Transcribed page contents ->
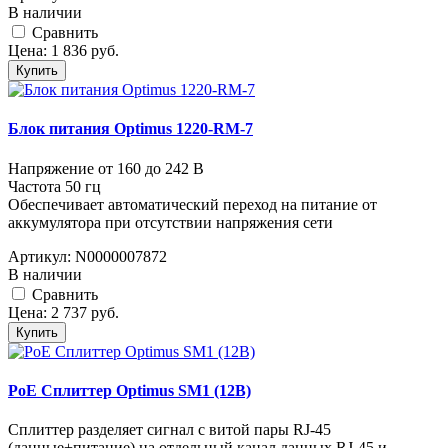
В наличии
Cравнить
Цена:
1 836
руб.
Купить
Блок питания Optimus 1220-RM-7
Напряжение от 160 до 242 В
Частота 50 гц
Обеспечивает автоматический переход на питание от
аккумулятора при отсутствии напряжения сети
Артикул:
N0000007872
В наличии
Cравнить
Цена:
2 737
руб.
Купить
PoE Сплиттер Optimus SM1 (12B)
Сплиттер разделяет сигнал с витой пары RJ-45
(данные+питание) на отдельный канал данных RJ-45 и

...

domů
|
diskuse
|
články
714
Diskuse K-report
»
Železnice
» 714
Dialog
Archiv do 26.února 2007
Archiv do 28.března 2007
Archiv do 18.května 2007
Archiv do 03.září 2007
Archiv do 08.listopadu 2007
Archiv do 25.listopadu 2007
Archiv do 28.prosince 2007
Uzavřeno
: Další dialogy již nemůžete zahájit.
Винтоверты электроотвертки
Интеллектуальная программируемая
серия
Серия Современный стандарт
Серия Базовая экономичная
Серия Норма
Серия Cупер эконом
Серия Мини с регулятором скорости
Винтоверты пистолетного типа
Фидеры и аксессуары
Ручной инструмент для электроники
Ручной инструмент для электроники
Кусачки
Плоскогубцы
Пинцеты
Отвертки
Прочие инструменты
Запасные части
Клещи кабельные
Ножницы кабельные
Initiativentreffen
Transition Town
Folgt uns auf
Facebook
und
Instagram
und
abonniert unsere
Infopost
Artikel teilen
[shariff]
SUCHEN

Prompt -> Lines with the word "кабельные" in them are the answer; report each one from the data.

Exercise output ->
Клещи кабельные
Ножницы кабельные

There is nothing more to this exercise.